Showing posts with label Night. Show all posts
Showing posts with label Night. Show all posts

Tuesday, July 23, 2013

Tea, Flowers, and the Essence of Summer

On Saturday, my husband bought me a tin of tea - ‘Hot Cinnamon Sunset’. It’s spicy, sweet, and cozy on these moonlit summer nights. I’m discovering energy reserves that don’t depend on coffee, but my mind is still in the hazy, half-focused light of summer - undirected and lazy.

I’ve got flowers in the house - fading pink lilies; cosmos, daisies, and bee balm on the altar; and undying plastic petals on the flower ‘lei’ a nice boy gave to Yarrow at a Mexican restaurant. Today and yesterday are cool. It’s comfortable after a week of steamy days, but the constant rain this morning is making it hard to appreciate. I’ve a lovely new recipe for Blueberry Maple Corn Cake, and blueberries all over the yard, just waiting to be picked and popped into a cake, but the rain is too heavy to go picking, and the air is too damp to bake well. Maybe tomorrow will be clear enough. Maybe I’ll have cake with tea in the afternoon sunlight.

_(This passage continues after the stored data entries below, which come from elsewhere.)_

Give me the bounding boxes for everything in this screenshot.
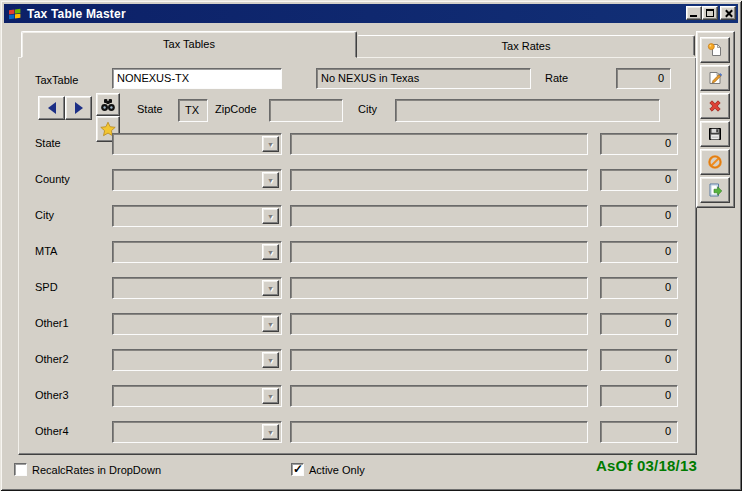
arrow-left-icon xyxy=(48,102,56,114)
row-description-field xyxy=(290,313,588,335)
row-description-field xyxy=(290,277,588,299)
row-label: SPD xyxy=(35,281,58,293)
delete-button[interactable] xyxy=(700,93,730,119)
taxtable-label: TaxTable xyxy=(35,74,78,86)
row-rate-field: 0 xyxy=(600,313,678,335)
recalc-rates-label: RecalcRates in DropDown xyxy=(32,464,161,476)
rate-field: 0 xyxy=(616,68,671,89)
row-description-field xyxy=(290,133,588,155)
window-title: Tax Table Master xyxy=(27,7,126,21)
row-label: County xyxy=(35,173,70,185)
state-input[interactable]: TX xyxy=(178,99,208,122)
row-label: State xyxy=(35,137,61,149)
row-description-field xyxy=(290,205,588,227)
row-rate-field: 0 xyxy=(600,241,678,263)
active-only-label: Active Only xyxy=(309,464,365,476)
row-description-field xyxy=(290,349,588,371)
row-dropdown[interactable] xyxy=(112,133,282,155)
active-only-checkbox[interactable] xyxy=(291,463,304,476)
row-description-field xyxy=(290,421,588,443)
row-dropdown[interactable] xyxy=(112,421,282,443)
maximize-button[interactable] xyxy=(702,6,718,20)
row-rate-field: 0 xyxy=(600,385,678,407)
chevron-down-icon[interactable] xyxy=(262,244,279,260)
city-input[interactable] xyxy=(395,99,660,122)
row-rate-field: 0 xyxy=(600,277,678,299)
chevron-down-icon[interactable] xyxy=(262,388,279,404)
title-bar[interactable]: Tax Table Master xyxy=(4,4,738,23)
row-label: Other4 xyxy=(35,425,69,437)
minimize-icon xyxy=(690,15,697,17)
row-dropdown[interactable] xyxy=(112,349,282,371)
save-button[interactable] xyxy=(700,121,730,147)
chevron-down-icon[interactable] xyxy=(262,424,279,440)
row-rate-field: 0 xyxy=(600,169,678,191)
taxtable-input[interactable]: NONEXUS-TX xyxy=(112,68,282,89)
row-label: Other3 xyxy=(35,389,69,401)
row-description-field xyxy=(290,385,588,407)
row-label: Other2 xyxy=(35,353,69,365)
cancel-button[interactable] xyxy=(700,149,730,175)
tab-tax-rates[interactable]: Tax Rates xyxy=(357,35,695,56)
exit-button[interactable] xyxy=(700,177,730,203)
row-label: City xyxy=(35,209,54,221)
row-label: Other1 xyxy=(35,317,69,329)
row-dropdown[interactable] xyxy=(112,241,282,263)
chevron-down-icon[interactable] xyxy=(262,280,279,296)
row-rate-field: 0 xyxy=(600,349,678,371)
row-dropdown[interactable] xyxy=(112,277,282,299)
row-description-field xyxy=(290,241,588,263)
row-rate-field: 0 xyxy=(600,133,678,155)
maximize-icon xyxy=(706,9,714,17)
tax-table-master-window: Tax Table Master Tax Tables Tax Rates Ta… xyxy=(0,0,742,491)
chevron-down-icon[interactable] xyxy=(262,136,279,152)
close-button[interactable] xyxy=(720,6,736,20)
next-record-button[interactable] xyxy=(65,96,92,120)
description-field: No NEXUS in Texas xyxy=(316,68,531,89)
row-dropdown[interactable] xyxy=(112,205,282,227)
edit-icon xyxy=(707,70,723,86)
row-rate-field: 0 xyxy=(600,421,678,443)
new-record-icon xyxy=(707,42,723,58)
rate-label: Rate xyxy=(545,72,568,84)
side-toolbar xyxy=(696,31,735,208)
row-dropdown[interactable] xyxy=(112,385,282,407)
recalc-rates-checkbox[interactable] xyxy=(14,463,27,476)
new-record-button[interactable] xyxy=(700,37,730,63)
row-dropdown[interactable] xyxy=(112,313,282,335)
chevron-down-icon[interactable] xyxy=(262,316,279,332)
prev-record-button[interactable] xyxy=(38,96,65,120)
exit-icon xyxy=(707,182,723,198)
find-button[interactable] xyxy=(96,93,120,116)
tab-tax-tables[interactable]: Tax Tables xyxy=(21,31,357,58)
asof-date: AsOf 03/18/13 xyxy=(480,457,697,474)
edit-button[interactable] xyxy=(700,65,730,91)
binoculars-icon xyxy=(100,97,116,113)
save-floppy-icon xyxy=(707,126,723,142)
chevron-down-icon[interactable] xyxy=(262,352,279,368)
zipcode-label: ZipCode xyxy=(215,103,257,115)
chevron-down-icon[interactable] xyxy=(262,208,279,224)
row-label: MTA xyxy=(35,245,57,257)
cancel-icon xyxy=(707,154,723,170)
row-dropdown[interactable] xyxy=(112,169,282,191)
row-description-field xyxy=(290,169,588,191)
city-label: City xyxy=(358,103,377,115)
app-flag-icon xyxy=(7,6,23,22)
row-rate-field: 0 xyxy=(600,205,678,227)
zipcode-input[interactable] xyxy=(269,99,343,122)
minimize-button[interactable] xyxy=(686,6,702,20)
arrow-right-icon xyxy=(75,102,83,114)
state-label: State xyxy=(137,103,163,115)
chevron-down-icon[interactable] xyxy=(262,172,279,188)
delete-x-icon xyxy=(707,98,723,114)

Last night, when it was still dry, I took my tea out to the yard where torches kept the bugs away and the heavy yellow moon peeked out between clouds and trees. Yarrow dozed to her father’s guitar, and birds sang in the trees. Nothing feels more like summer to me than that.

Wednesday, July 3, 2013

Direction on Moonless Nights


The moon and I are old friends. Especially when she waxes,near to full, and ringed with light. I’ve been lonely - looking up to the sky these past weeks - seeing only darkness. We missed The Biggest Moon in June thanks to some late afternoon storms that never left. I am resenting this tendency our earth has now of giving Maine a rainy season in June, when I’m desperate for sunny days and starry nights. It’s a small burden, I know, we have no fires, no 100 degree heat waves; only drowning gardens and seasonal affective disorder in one of our few warm months. 

 

As much as I’m looking forward to winter - truly, I am! - I’m looking forward to true summer as well. I live in the future, in potentials. I live in hope that a nice sunny weekend with have us finishing up projects, will find me throwing before an open window - stocking up for an autumn firing, with tomatoes ripening on the vine and roses bursting into bloom. Will leave me, late Sunday night, writing under a bright moon in the garden outside my door. Moonless, I can do little but wait - I have no compass, no friendly guide. I sit and wait and wonder - could I be doing more?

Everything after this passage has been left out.